This past week, southeast France was hit by a magnitude 5 earthquake with tremors felt between Lyon and Montélimar. The Copernicus Sentinel-1 radar mission has been used to map the way the ground shifted as a result of the quake.
Earthquakes are unusual in this part of France, but on November 11, 2019, at noon (local time) part of the Auvergne-Rhône-Alpes region was rocked by a quake leading to people having to be evacuated and buildings damaged.
Scientists are turning to satellite-based radar observations to help understand the nature of the seismic fault and map its location.
By combining imagery acquired before and after a quake, changes on the ground that occurred between the two acquisition dates lead to rainbow-colored interference patterns in the combined image, known as an ‘interferogram’, which allows scientists to quantify ground movement.

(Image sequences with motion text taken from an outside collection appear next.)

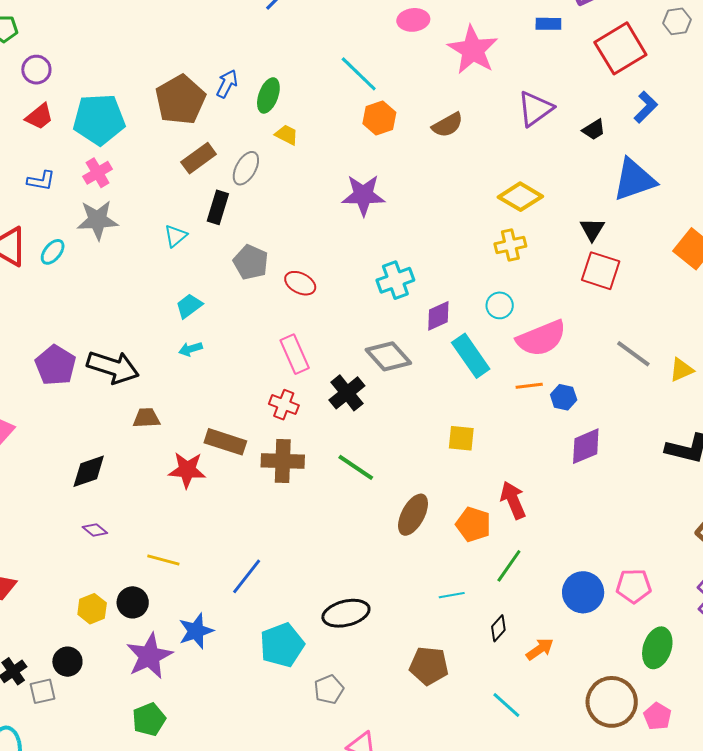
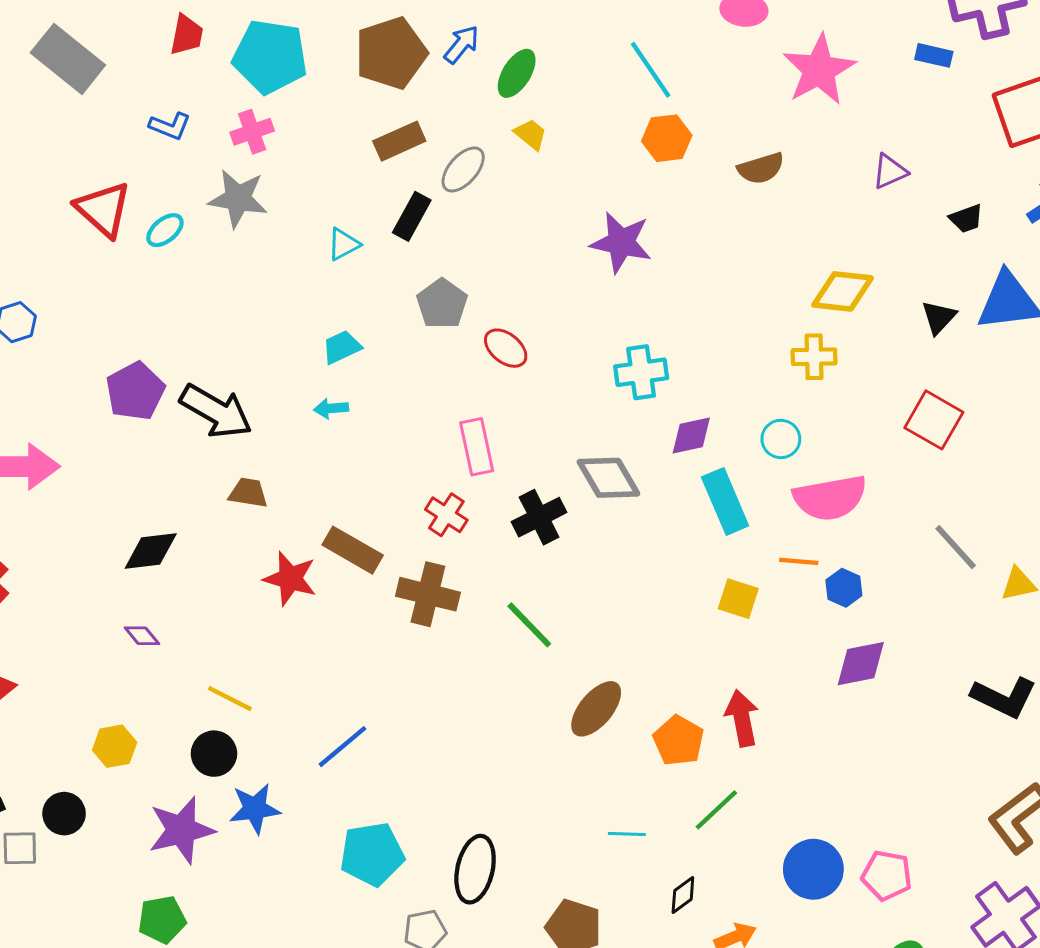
purple triangle: (535, 109) -> (890, 171), size x0.7
red trapezoid: (39, 117) -> (187, 35), turned -52
yellow diamond: (520, 197) -> (843, 291), turned -36
black triangle: (592, 229) -> (939, 317), moved
yellow square: (461, 438) -> (738, 599), moved
black circle: (133, 602) -> (214, 754), moved
black ellipse: (346, 613) -> (475, 869), moved, turned -75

An acquisition by Copernicus Sentinel-1 was made on November 12, one day after the event, and was ready to process on ESA’s Geohazards Exploitation Platform (GEP), which is a cloud-based processing environment with on-demand terrain motion mapping services.
Several users have computed interferograms over the concerned region.

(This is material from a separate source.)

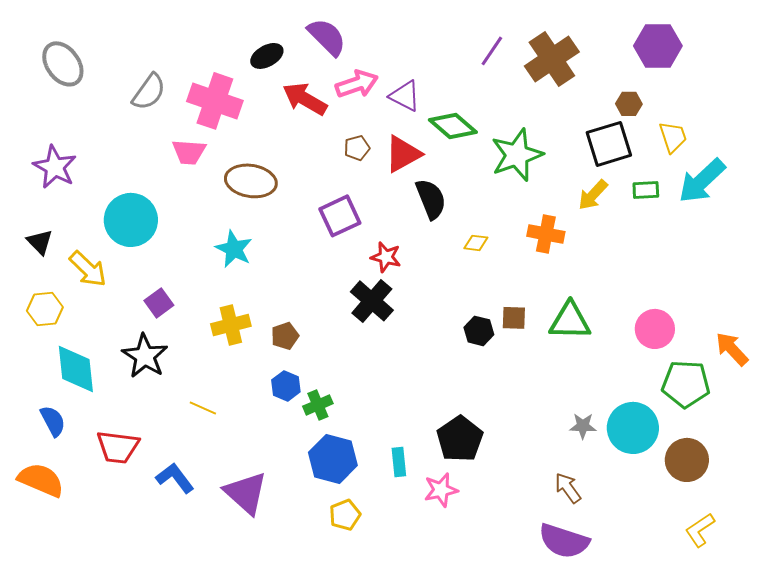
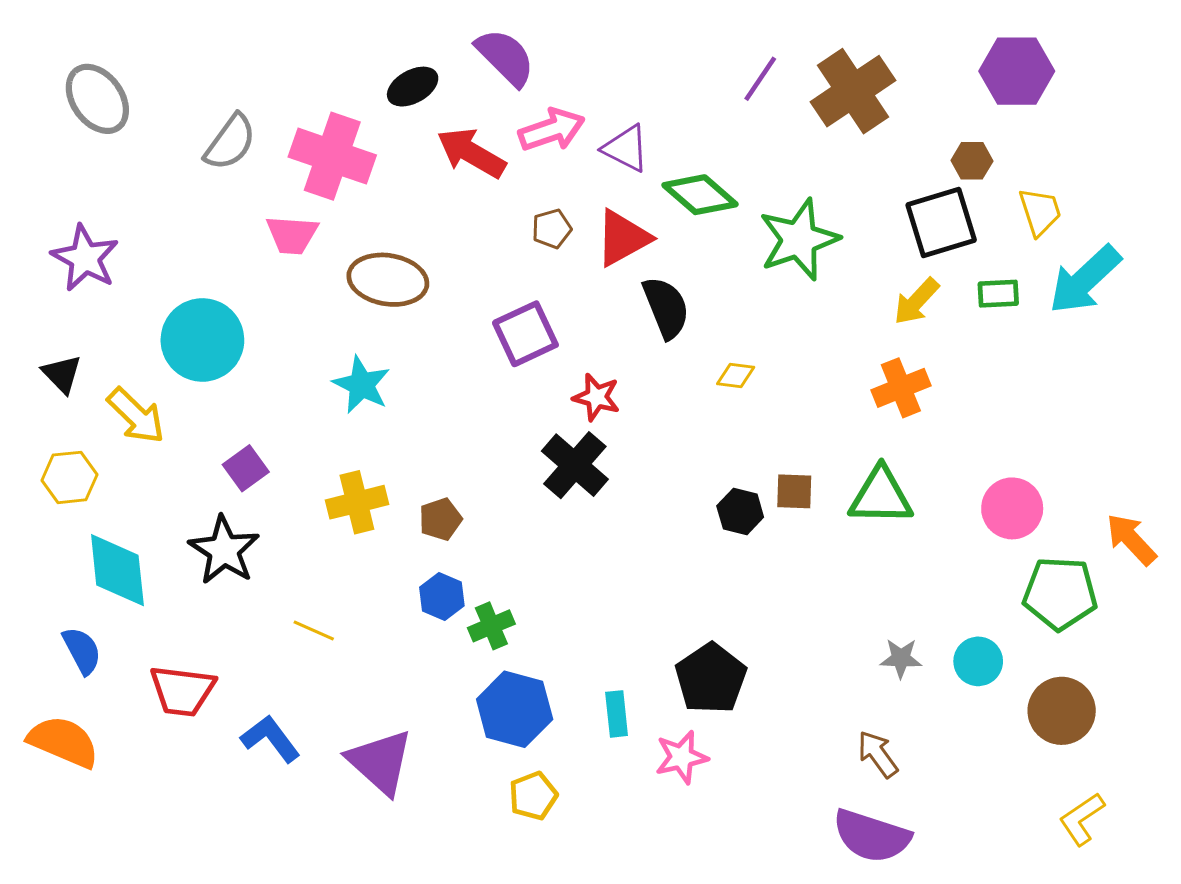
orange cross: (546, 234) -> (901, 388), moved, turned -33
cyan circle: (633, 428) -> (978, 661), size x0.6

While several faults are present in the region and marked in geological maps, none were known to be seismically active. The interferogram here shows a series of fringes in the area west of the city of Le Teil and has allowed scientists to identify the fault at the origin of the earthquake. The satellite observation also measured a ground displacement that corresponds to an uplift of up to 8 cm in the southern part of the fault.
The intensity of the ground motion felt by the inhabitants and measured from space is unusual for this magnitude of event unless the earthquake epicenter is shallow and, indeed, seismic data put the epicenter at between 1 km and 3.5 km below the surface. Observations in the field on 13 November suggest that the rupture propagated up to the surface.
Floriane Provost, Research Fellow at ESA, said, “The rapid release to the public of up-to-date Copernicus Sentinel-1 based products visualized in a friendly fashion on the GEP geobrowser was followed by a peak of connections. It helped the scientific community better map the location of the fault and to confirm the mechanism of the earthquake.
“This example shows how the GEP environment contributes to the rapid processing and exchange of information within the geohazards community.”
Michael Foumelis, researcher at the French Geological Survey BRGM, added, “Field investigations by BRGM experts are on-going, while interferometric synthetic aperture radar results are actually helping them to correlate the distribution of damage with the location of the activated fault and measured ground displacements.”